### RECORDS FOR THIS EXERCISE:

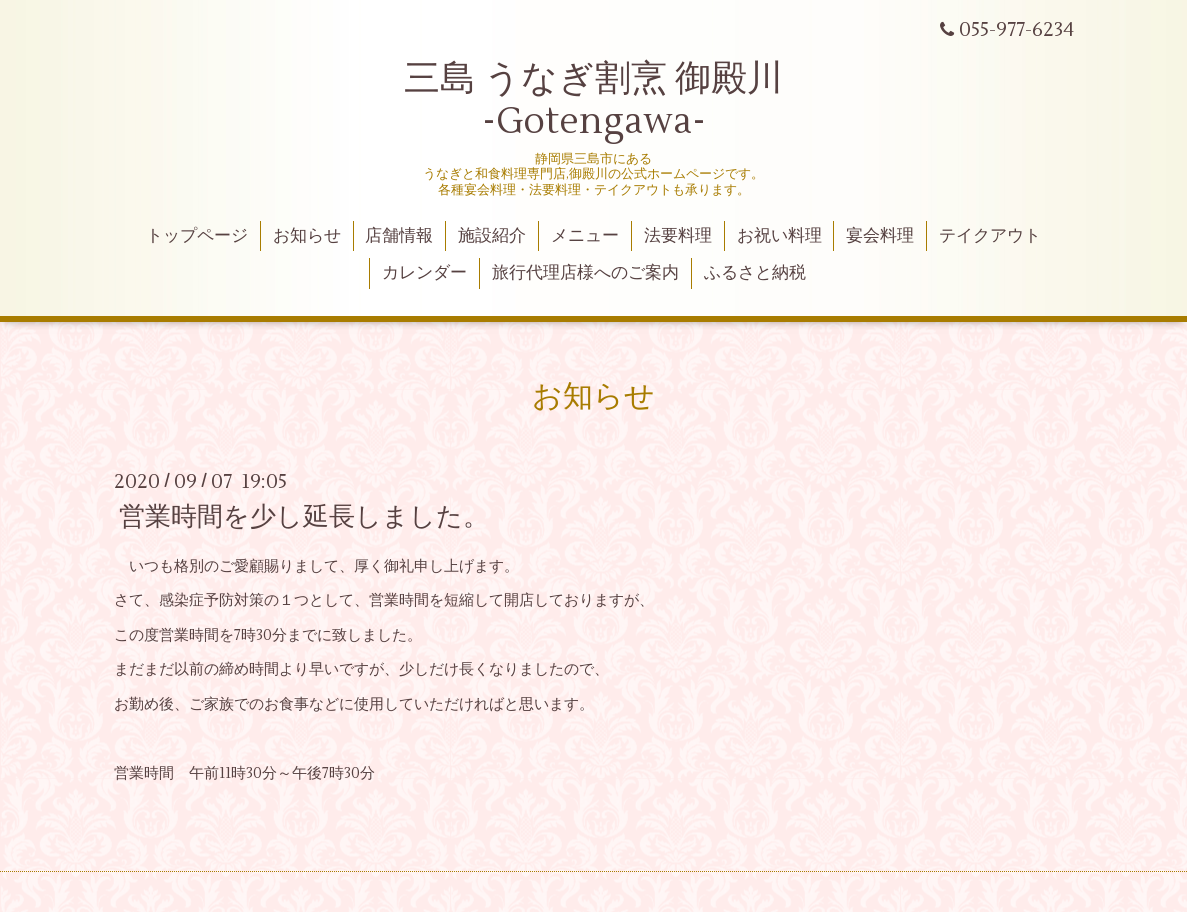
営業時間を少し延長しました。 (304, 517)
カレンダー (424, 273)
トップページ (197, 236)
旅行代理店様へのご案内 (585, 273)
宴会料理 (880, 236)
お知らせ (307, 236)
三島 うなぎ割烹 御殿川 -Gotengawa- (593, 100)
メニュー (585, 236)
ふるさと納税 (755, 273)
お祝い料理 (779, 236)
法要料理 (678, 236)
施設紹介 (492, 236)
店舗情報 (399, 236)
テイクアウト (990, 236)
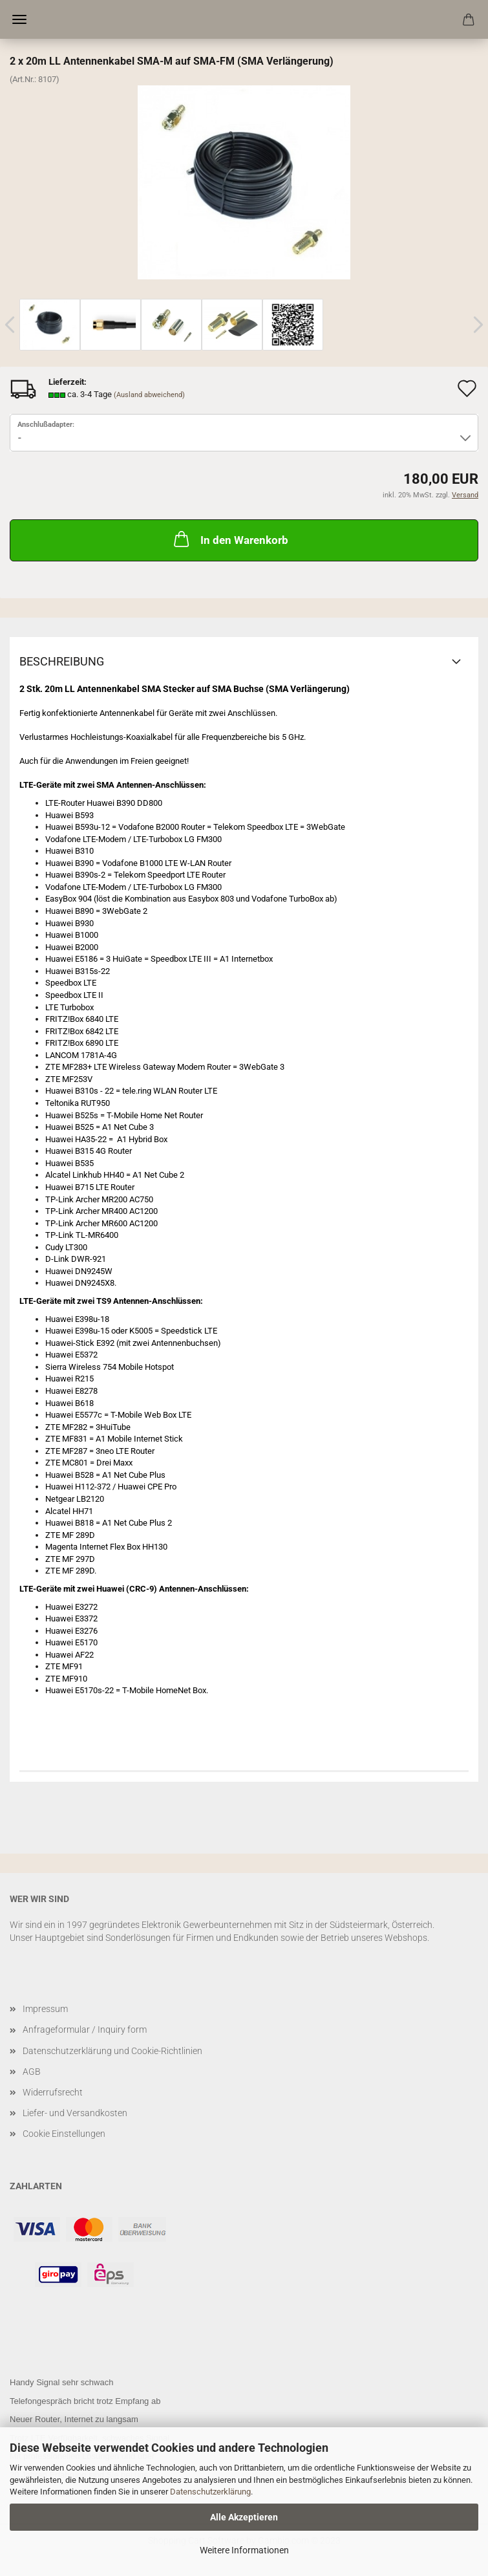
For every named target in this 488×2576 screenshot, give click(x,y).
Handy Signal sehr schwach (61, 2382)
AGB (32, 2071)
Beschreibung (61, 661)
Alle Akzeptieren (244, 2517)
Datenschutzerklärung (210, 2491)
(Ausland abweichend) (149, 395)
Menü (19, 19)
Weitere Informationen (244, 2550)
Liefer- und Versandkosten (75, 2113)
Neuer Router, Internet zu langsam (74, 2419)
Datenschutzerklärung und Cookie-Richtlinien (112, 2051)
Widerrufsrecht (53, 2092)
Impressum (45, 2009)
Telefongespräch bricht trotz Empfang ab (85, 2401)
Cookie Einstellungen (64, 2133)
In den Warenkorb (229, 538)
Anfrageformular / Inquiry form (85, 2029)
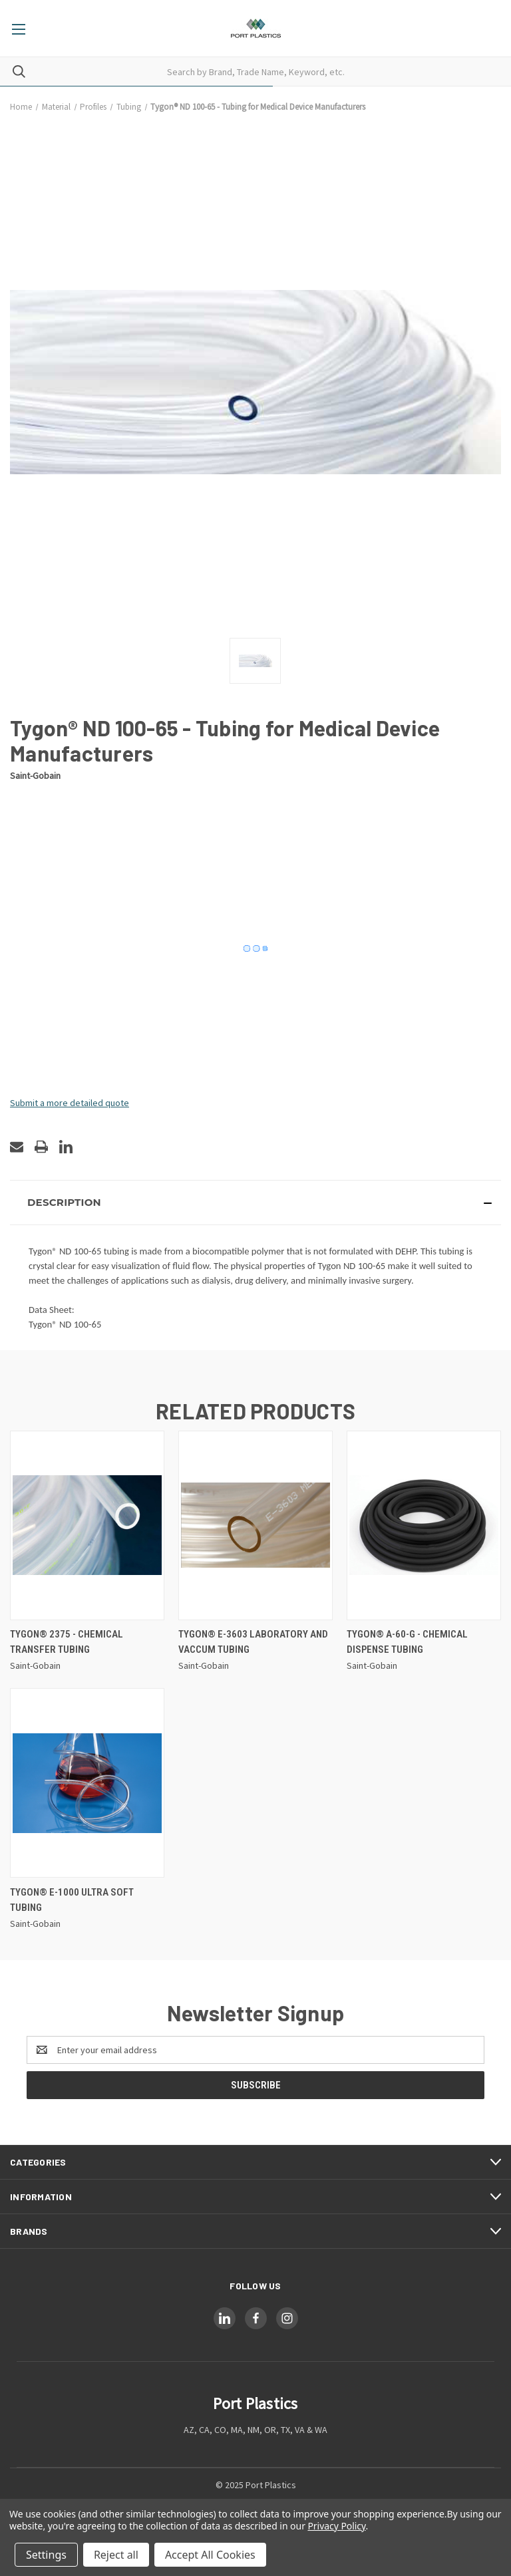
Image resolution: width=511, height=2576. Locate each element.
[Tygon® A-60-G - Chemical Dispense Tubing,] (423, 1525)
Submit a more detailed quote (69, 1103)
...
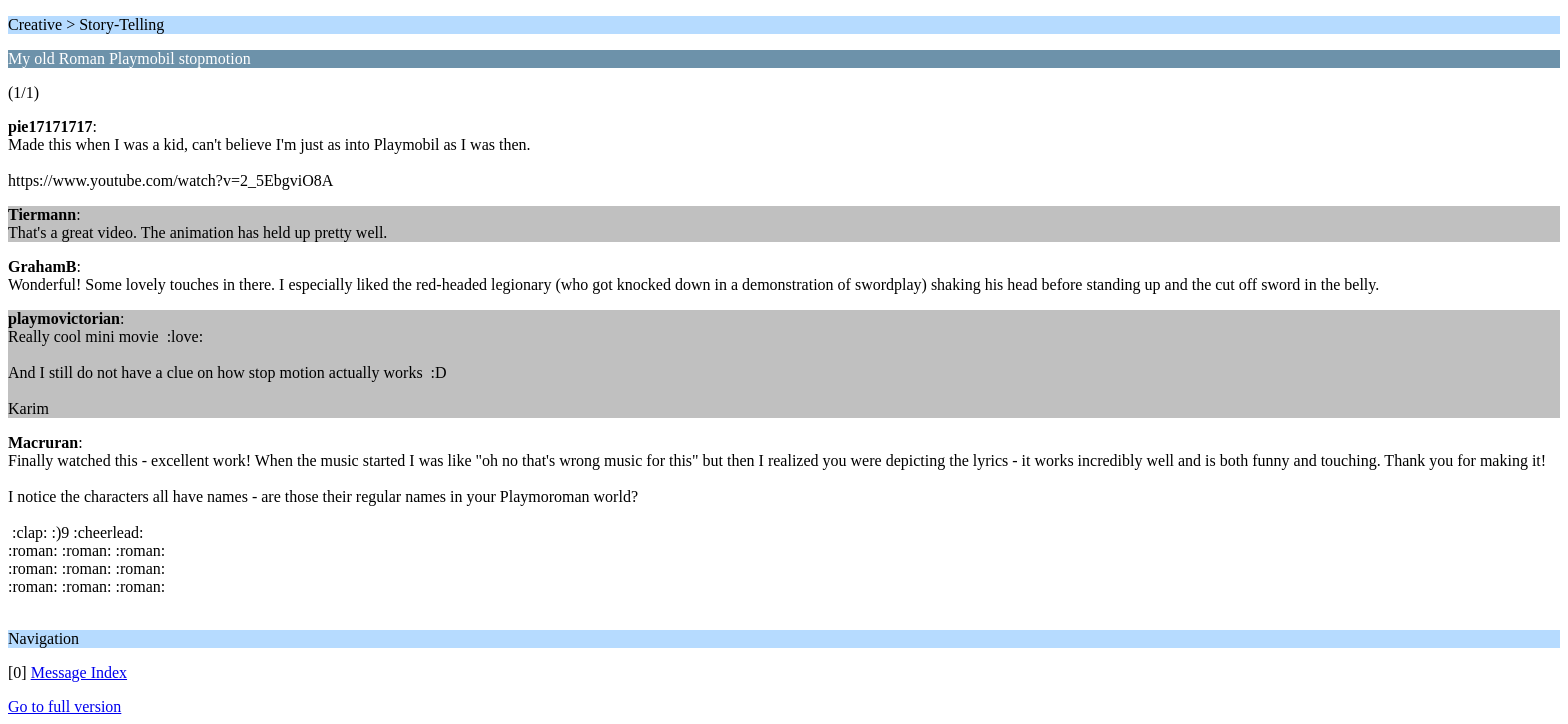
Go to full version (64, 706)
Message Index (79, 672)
---
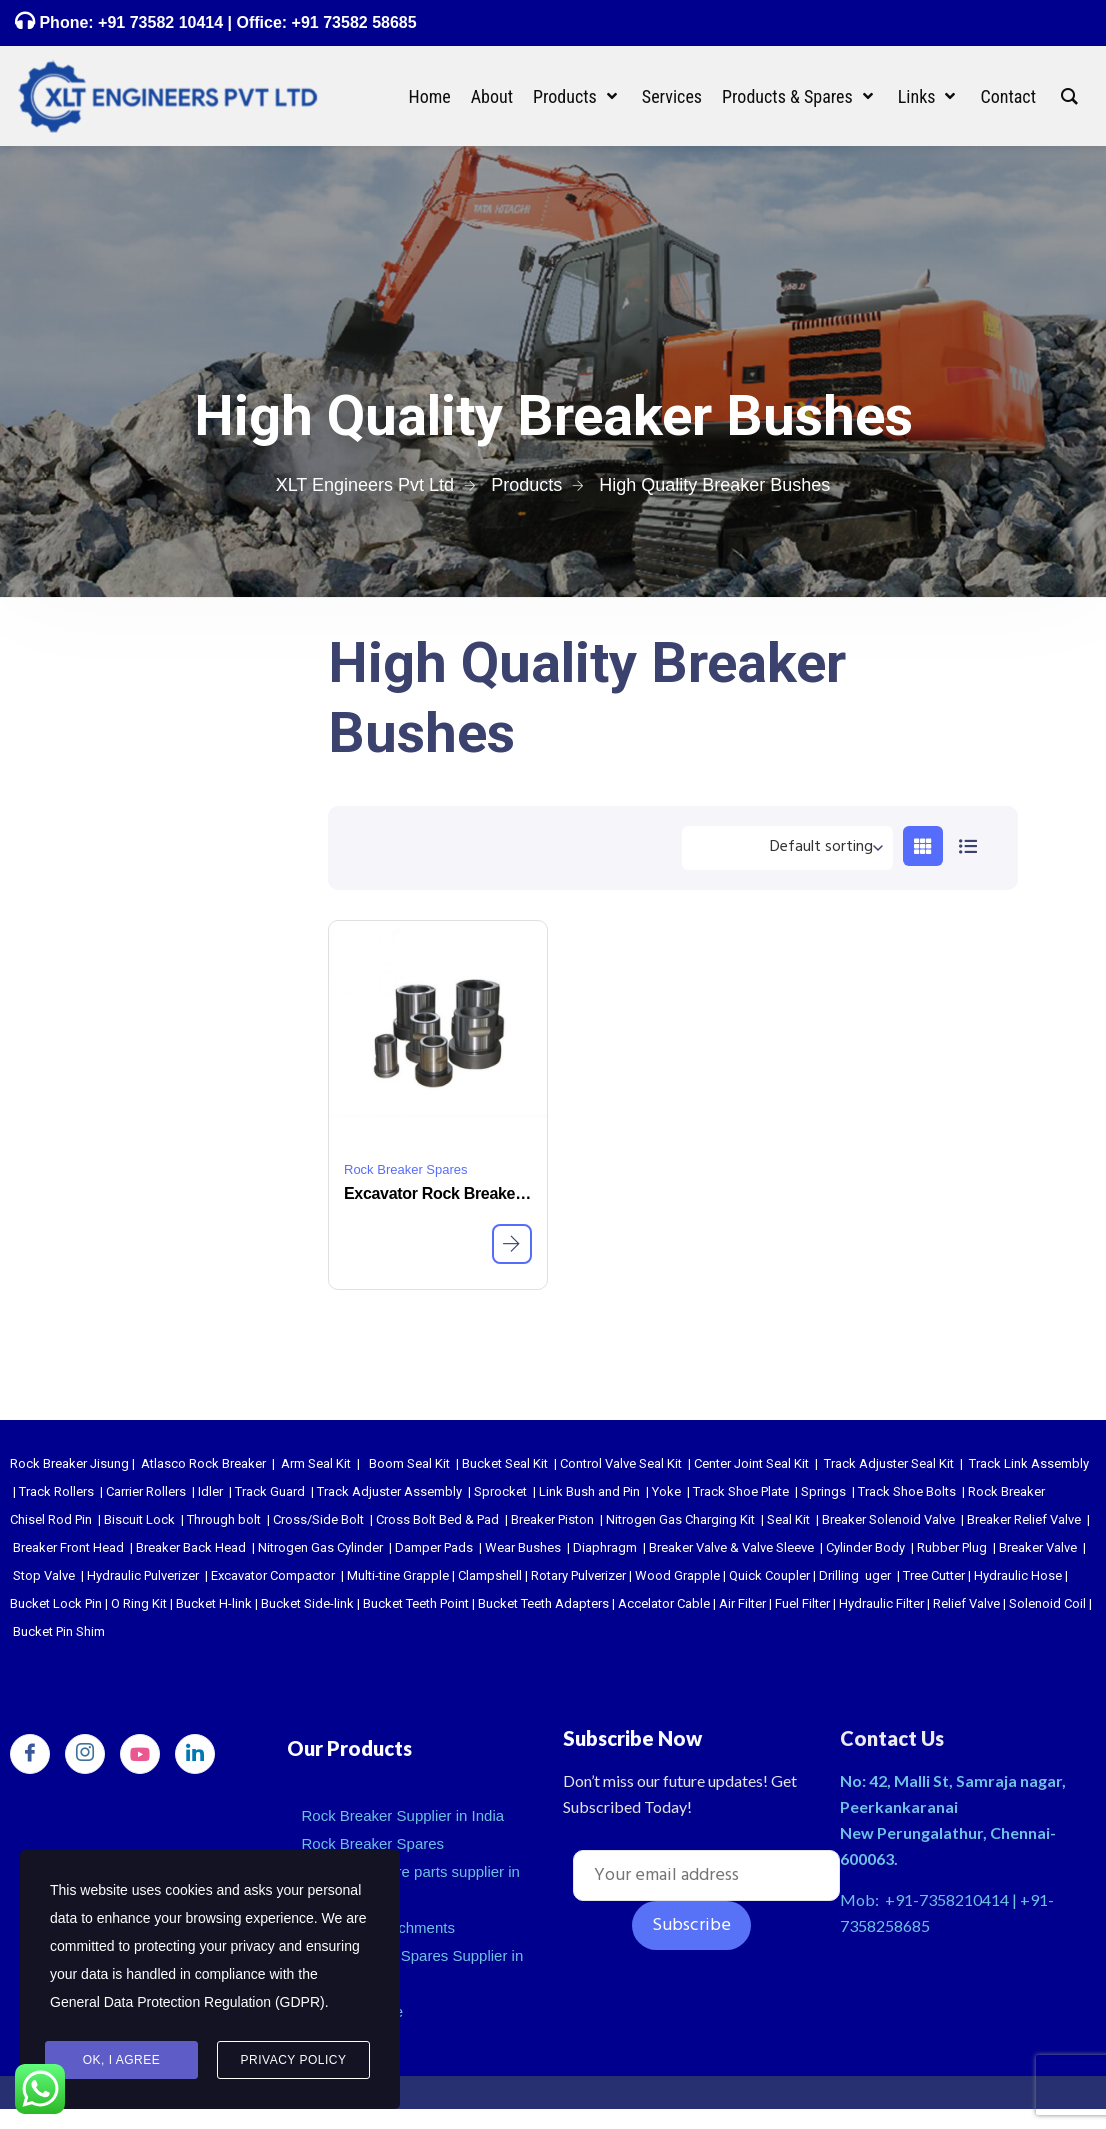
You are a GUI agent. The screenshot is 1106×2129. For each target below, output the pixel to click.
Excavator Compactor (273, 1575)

### WHAT YOU SHOULD DO:
Search the records above for the string "Cookie". Report each line that has it.

### TASK OUTPUT:
Datenschutzerklärung und Cookie-Richtlinien (112, 2051)
Cookie Einstellungen (64, 2133)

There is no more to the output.